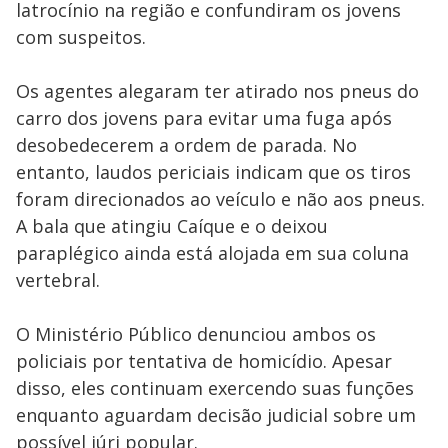
latrocínio na região e confundiram os jovens
com suspeitos.
Os agentes alegaram ter atirado nos pneus do
carro dos jovens para evitar uma fuga após
desobedecerem a ordem de parada. No
entanto, laudos periciais indicam que os tiros
foram direcionados ao veículo e não aos pneus.
A bala que atingiu Caíque e o deixou
paraplégico ainda está alojada em sua coluna
vertebral.
O Ministério Público denunciou ambos os
policiais por tentativa de homicídio. Apesar
disso, eles continuam exercendo suas funções
enquanto aguardam decisão judicial sobre um
possível júri popular.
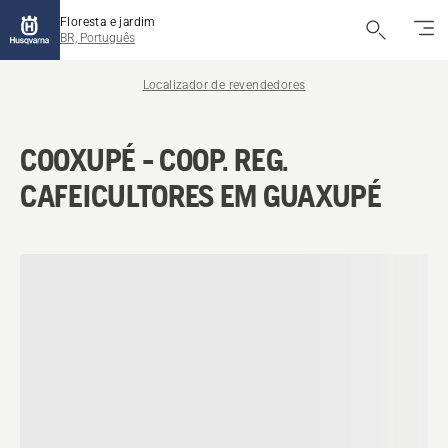
Floresta e jardim
BR, Português
Localizador de revendedores
COOXUPÉ - COOP. REG.
CAFEICULTORES EM GUAXUPÉ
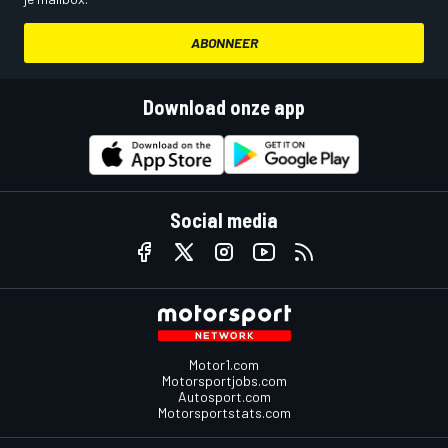
ABONNEER
Download onze app
Social media
Motor1.com
Motorsportjobs.com
Autosport.com
Motorsportstats.com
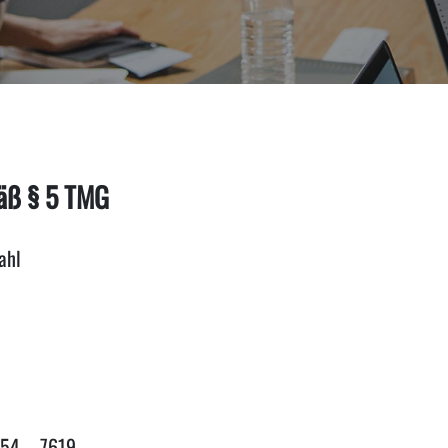
äß § 5 TMG
ahl
454 – 7619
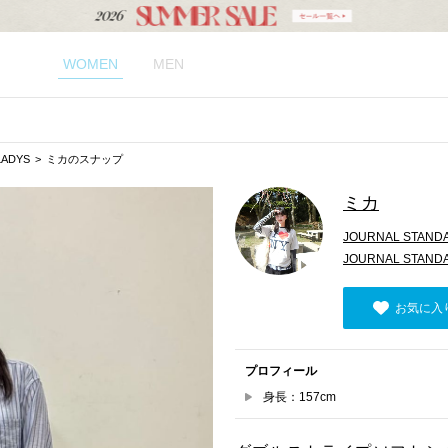
WOMEN
MEN
LADYS
ミカのスナップ
ミカ
JOURNAL STANDA
JOURNAL STANDA
お気に入
プロフィール
身長：157cm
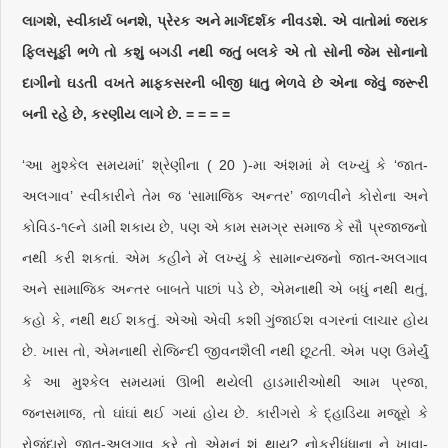
લાગશે, સ્વીકાર્ય બનશે, પ્રેરક અને માર્ગદર્શક નીવડશે. એ વાતોમાં જરાક
ફિલસૂફી ભળે તો કશું બગડી નથી જતું બલકે એ તો સોની જેમ સોનાનો
દાગીનો ઘડતી વખતે માફકસરની બીજી ધાતુ ભેળવે છે એના જેવું જરૂરી
બની રહે છે, કરણીય લાગે છે.
= = = =
‘આ મુશ્કેલ સમયમાં’ શ્રેણીના ( 20 )-મા અંશમાં મે લખ્યું કે ‘જાત-
અલગાવ’ સ્વીકારીને તેમ જ ‘સામાજિક અન્તર’ જાળવીને કોરોના અને
કોવિડ-૧૯ને ડામી શકાય છે, પણ એ કામ સમગ્ર સમાજ કે સૌ પ્રજાજનો
નથી કરી શકતાં. એમ કહીને મેં લખ્યું કે સામાન્યજનો જાત-અલગાવ
અને સામાજિક અન્તર બાબતે પાછાં પડે છે, એમનાથી એ બધું નથી થતું,
કહો કે, નથી થઈ શકતું. એઓ એવી કશી ગુંજાઈશ વગરનાં લાચાર હોય
છે. ખાસ તો, એમનાથી રોજિન્દી જીવનશૈલી નથી છૂટતી. એમ પણ ઉમેર્યું
કે આ મુશ્કેલ સમયમાં ઊભી થયેલી હાડમારીઓથી આમ પ્રજા,
જનસમાજ, તો ઘાંઘાં થઈ ગયાં હોય છે. કારીગરો કે દ્હાડિયા મજૂરો કે
રોજંદારો જાત-અલગાવ કરે તો એમનું શું થાય? નોકરીધંધાના ને ખાવા-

..........

Task statement: Output every entry verbatim. Pictures do not belong in the copy.

Task answer:
latrocínio na região e confundiram os jovens
com suspeitos.
Os agentes alegaram ter atirado nos pneus do
carro dos jovens para evitar uma fuga após
desobedecerem a ordem de parada. No
entanto, laudos periciais indicam que os tiros
foram direcionados ao veículo e não aos pneus.
A bala que atingiu Caíque e o deixou
paraplégico ainda está alojada em sua coluna
vertebral.
O Ministério Público denunciou ambos os
policiais por tentativa de homicídio. Apesar
disso, eles continuam exercendo suas funções
enquanto aguardam decisão judicial sobre um
possível júri popular.
Floresta e jardim
BR, Português
Localizador de revendedores
COOXUPÉ - COOP. REG.
CAFEICULTORES EM GUAXUPÉ
ABONNEER
Download onze app
Social media
Motor1.com
Motorsportjobs.com
Autosport.com
Motorsportstats.com
äß § 5 TMG
ahl
454 – 7619
WOMEN
MEN
LADYS
ミカのスナップ
ミカ
JOURNAL STANDA
JOURNAL STANDA
お気に入
プロフィール
身長：157cm
લાગશે, સ્વીકાર્ય બનશે, પ્રેરક અને માર્ગદર્શક નીવડશે. એ વાતોમાં જરાક
ફિલસૂફી ભળે તો કશું બગડી નથી જતું બલકે એ તો સોની જેમ સોનાનો
દાગીનો ઘડતી વખતે માફકસરની બીજી ધાતુ ભેળવે છે એના જેવું જરૂરી
બની રહે છે, કરણીય લાગે છે.
= = = =
‘આ મુશ્કેલ સમયમાં’ શ્રેણીના ( 20 )-મા અંશમાં મે લખ્યું કે ‘જાત-
અલગાવ’ સ્વીકારીને તેમ જ ‘સામાજિક અન્તર’ જાળવીને કોરોના અને
કોવિડ-૧૯ને ડામી શકાય છે, પણ એ કામ સમગ્ર સમાજ કે સૌ પ્રજાજનો
નથી કરી શકતાં. એમ કહીને મેં લખ્યું કે સામાન્યજનો જાત-અલગાવ
અને સામાજિક અન્તર બાબતે પાછાં પડે છે, એમનાથી એ બધું નથી થતું,
કહો કે, નથી થઈ શકતું. એઓ એવી કશી ગુંજાઈશ વગરનાં લાચાર હોય
છે. ખાસ તો, એમનાથી રોજિન્દી જીવનશૈલી નથી છૂટતી. એમ પણ ઉમેર્યું
કે આ મુશ્કેલ સમયમાં ઊભી થયેલી હાડમારીઓથી આમ પ્રજા,
જનસમાજ, તો ઘાંઘાં થઈ ગયાં હોય છે. કારીગરો કે દ્હાડિયા મજૂરો કે
રોજંદારો જાત-અલગાવ કરે તો એમનું શું થાય? નોકરીધંધાના ને ખાવા-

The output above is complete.